For reasons we shall discuss, opting out is not your best choice.

Who Can Opt Out of the New Rules?

Partnerships with less than 100 eligible partners may elect out of the new rules and stay with the old ones. Eligible partners include individuals, C corporations and S corporations (but each S corporation shareholder counts towards the 99 partner limit).

Single Member LLCs and Trusts Can’t Opt Out

Importantly, disregarded entities (i.e. single member LLC’s) and living – or revocable – trusts aren’t eligible partners. Virtually all of our clients use a mix of single member LLCs and living trusts for their combined asset protection and estate planning goals. Under the new rules, opting out is not allowed for such clients. Even if you opt out you must affirmatively opt out every year with the IRS, and provide the names and tax identification numbers of all partners. The burden of such annual reporting is greater, in our opinion, than just complying with the new rules.

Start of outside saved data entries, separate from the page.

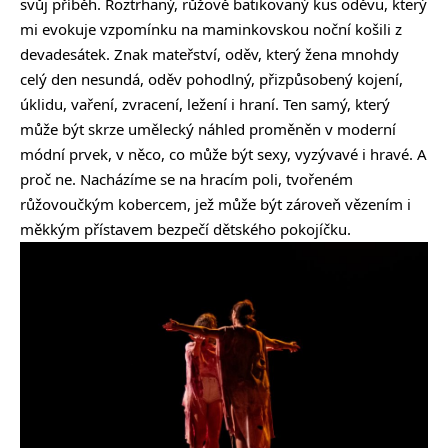
svůj příběh. Roztrhaný, růžově batikovaný kus oděvu, který
mi evokuje vzpomínku na maminkovskou noční košili z
devadesátek. Znak mateřství, oděv, který žena mnohdy
celý den nesundá, oděv pohodlný, přizpůsobený kojení,
úklidu, vaření, zvracení, ležení i hraní. Ten samý, který
může být skrze umělecký náhled proměněn v moderní
módní prvek, v něco, co může být sexy, vyzývavé i hravé. A
proč ne. Nacházíme se na hracím poli, tvořeném
růžovoučkým kobercem, jež může být zároveň vězením i
měkkým přístavem bezpečí dětského pokojíčku.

It gets worse. If you opt out and a partner changes their ownership to a Wyoming LLC or your CPA doesn’t make the annual election, you are automatically back into the new rules. However, because you didn’t opt in, amend your agreement and appoint a Partnership Representative, the IRS gets to appoint one for you. This is not a good position to be in.

The IRS has made it clear what they think about opting out. From their website:

“To ensure that the election out rules are not used solely to frustrate IRS compliance efforts, the IRS intends to carefully review a partnership’s decision to elect out of the centralized partnership audit regime. This review will include analyzing whether the partnership has correctly identified all of its partners for federal income tax purposes notwithstanding who the partnership reports as its partners. For instance, the IRS will be reviewing the partnership’s partners to confirm that the partners are not nominees or agents for the beneficial owner.”

Again, these rules are aimed at large partnerships. In most cases, it doesn’t really make a difference whether an audit is done at the entity level or the partner level. In closely held entities they are really one and the same. There is no great burden to following the new rules. Indeed, they involve less ongoing IRS surveillance.

There are a number of new technical rules, which will only be necessary for you and your CPA to know if you are ever audited. The only other requirement to know is that if money is owed after an audit the IRS will collect from the partnership, or, if the 6226 election is made, from the existing partners. You could have a situation where partners who owed the tax in an Adjustment Year (i.e. 3 years ago) are no longer partners of the entity today.

We have added language in the amended agreements which allows the Manager or General Partner, in their discretion, to collect monies owed from previous partners. We have also included provisions in the transfer of ownership sections where the responsibility for any tax audit obligation is assigned.

It is helpful to know why the IRS (as authorized by Congress) made this change. As mentioned, the large and complicated master LP structures made it nearly impossible for the IRS to collect from individual partners. Audits of large partnerships were few. The new rules allow the IRS to deal with these entities. Large and complex partnerships are the target here – not smaller LLC and LP asset holding entities.

By amending your LLC Operating Agreement and/or LP Partnership Agreement, by designating a Partnership Representative, and by providing the IRS with accurate returns as you have always done, you will be fine.